Renault's performance arm, Renault Sport, is likely to move away from manual transmissions in the coming years as it seeks to further exploit its links with modern motorsport and expand its global reach.
At the international launch of the all-new Renault Clio RS, Renault admitted that a move to automatic transmissions was necessary to grow the Renault Sport brand globally. Interestingly, Australia has moved up to be the second-largest market for Renault Sport models anywhere in the world.
The new Clio RS has not only ditched its naturally aspirated 2.0-litre four-cylinder for a 1.6-litre turbo (developed as part of the Renault-Nissan alliance), but it has gone from offering a six-speed manual only to being singularly available with a six-speed dual clutch transmission.
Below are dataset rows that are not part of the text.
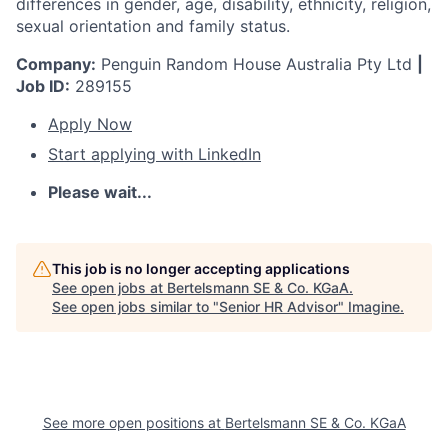
differences in gender, age, disability, ethnicity, religion,
sexual orientation and family status.
Company:
Penguin Random House Australia Pty Ltd
|
Job ID:
289155
Apply Now
Start applying with LinkedIn
Please wait...
This job is no longer accepting applications
See open jobs at
Bertelsmann SE & Co. KGaA
.
See open jobs similar to "
Senior HR Advisor
"
Imagine
.
See more open positions at
Bertelsmann SE & Co. KGaA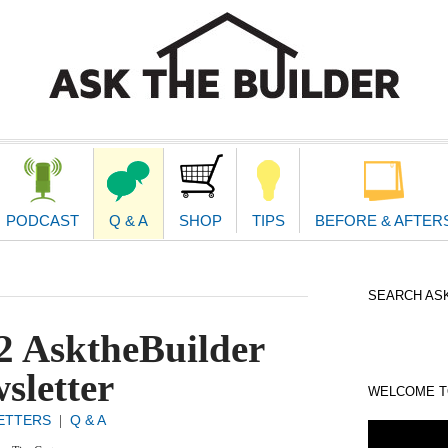
second
navigat
PODCAST
Q & A
SHOP
TIPS
BEFORE & AFTER
SEARCH ASK
2 AsktheBuilder
sletter
WELCOME TO
ETTERS
Q & A
|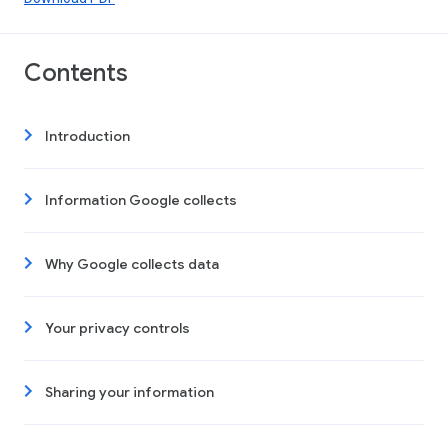
Contents
Introduction
Information Google collects
Why Google collects data
Your privacy controls
Sharing your information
The Clio RS follow other competitors in the class, notably the Volkswagen Polo GTI, by no longer offering a manual transmission, a move which Renault says was engineered into the project from the very beginning.
According to Christophe Deville, the company's head of public relations, the reason for ditching the manual transmission in the Clio RS comes down to transmission advancements that allow dual-clutch automatics to shift faster than ever before (150ms for the Clio RS in race mode), deliver better acceleration time than a manual transmission model, and also improve fuel economy and emissions.
The company also emphasised that it seeks to further exploit its association with Formula One cars - for which Renault has been a championship-winning engine supplier - as F1 also utilises dual-clutch transmissions.
Asked if the move from manual to dual-clutch for the Clio RS was a sign of what was to come from Renault Sport in the future, particularly regarding the successor to the currently manual-only Megane RS, Deville said it’s still early days and that the current dual-clutch transmission system in the Clio RS couldn’t handle the torque of the more powerful Megane RS265 engine (195kW/360Nm).
This also means that owners seeking to further modify or tune their new Clio RS (147kW/240Nm) are likely to put undue pressure on the dual-clutch transmission.
Deville admitted that Renault's "competitor’s had shown the way" when it comes to transmission choice, in a reference to the popularity of Volkswagen’s DSG system in the Polo and Golf GTI. Furthermore, given Renault Sport's growing commitment to serve overseas markets, the need for an automatic transmission was vital to the brand’s survival.
At the Paris motor show last year, Renault Australia managing director Justin Hocevar commented that "if you don't have five doors and an auto [in the Clio RS class] buyers go down the road to Volkswagen..."
Are the days of manual transmissions numbered?